Views of The Lions from the Green Necklace

A new installment in my efforts to pay attention to the Green Necklace, a local neighbourhood walk that can easily become all-too-familiar: tracking where you can see The Lions from the trail.

The Lions are the icon of North Vancouver and much of Vancouver itself. The twin peaks are often hidden by clouds or obstructed by buildings and trees, but when they pop out – usually dappled by snow – they can startle even long-time Vancouverites. They are Vancouver’s version of Hokusai’s Mount Fuji, or the Eiffel tower, or, more recently, the One World Trade Center in New York.

Iconic views are better for being rare. Pattern 134 “Zen View” in Christopher Alexander et al’s A Pattern Language points out that views that are always visible quickly become invisible from familiarity. We recently lost our long-time Zen view of The Lions when the little old house across the road became the huge beige wall of a developer’s investment opportunity. But that has just made me pay more attention to where I can see the mountains on my neighbourhood walks. And so, a project to map views of The Lions from the Green Necklace (and, because I’m still a bit aggrieved by the beige monster, to map what obscures the views here in suburban North Vancouver).

Views of The Lions from the Green Necklace
Lions View 1 Lions View 2 Lions View 3 Lions View 4 Lions View 5 Lions View 6

Lions View 1

View over and through(!) Queen Mary school.

Lions View 2

The full view over Carson Graham school.

Lions View 3

Nice view, with a bonus free-standing basketball hoop.

Lions View 4

Perfect little Zen view through the rec centres.

Lions View 5

A grand view on Grand Boulevard.

Lions View 6

The shrubbery has almost taken over.

I did the mapping, camera in hand, on a high-overcast day with the mountains glowing in a silvery light. I found 28 separate spots where The Lions were visible. At times they seemed to be rising like the full moon above buildings or tree tops. The best full-on view is above Carson Graham high school (but do the kids even notice the mountains from day to day?) There is also a view at Queen Mary school, over the roof and through fortuitously aligned windows in the gym (or did an architect plan that little miracle?) There is a Stonehenge-like alignment through the roofs of two community centres, several views through shrubbery best suited to song sparrows, and even one view featuring that other North Vancouver icon, the free-standing basketball hoop.

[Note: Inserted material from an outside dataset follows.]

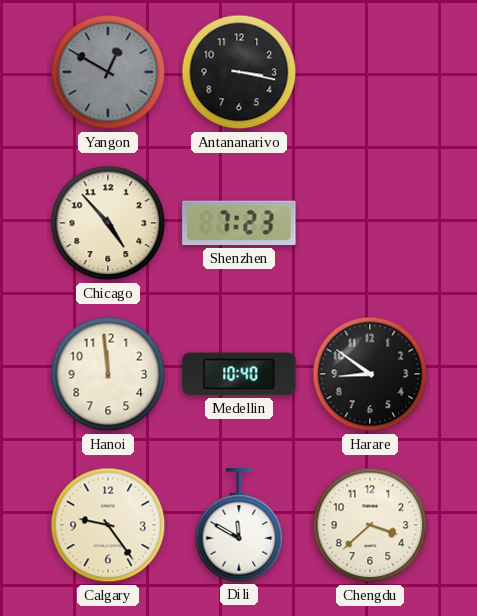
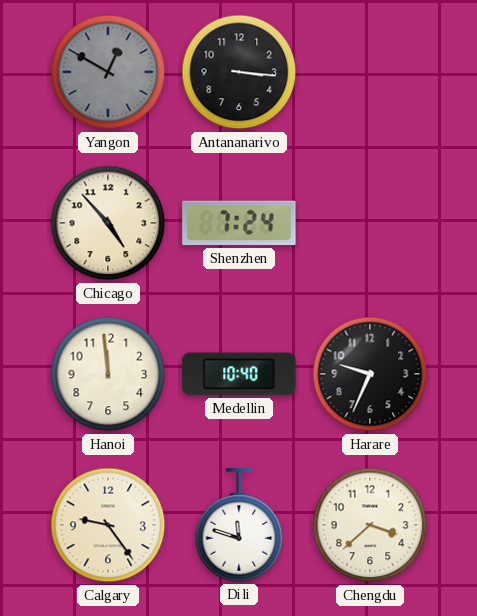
Antananarivo: 3:17 -> 3:16
Shenzhen: 7:23 -> 7:24
Harare: 8:51 -> 9:34
Dili: 11:50 -> 11:48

And here are the stats, for the Zen-viewers or the monster-house-aggrieved: The Lions are visible from 11.8% of the Green Necklace. Trees obscure the view for 29.5% of the distance. Houses, or sometimes their accompanying hedges, hide the mountains 28.3% of the way. Apartment buildings account for another 16.6%, townhouses and condos for 5.5%, and miscellaneous structures (schools, rec centres, courthouse, even an elevated lawn-bowling field) make up the remaining 8.3%. And maybe that’s not a bad mix for reminding us to pay attention to the view.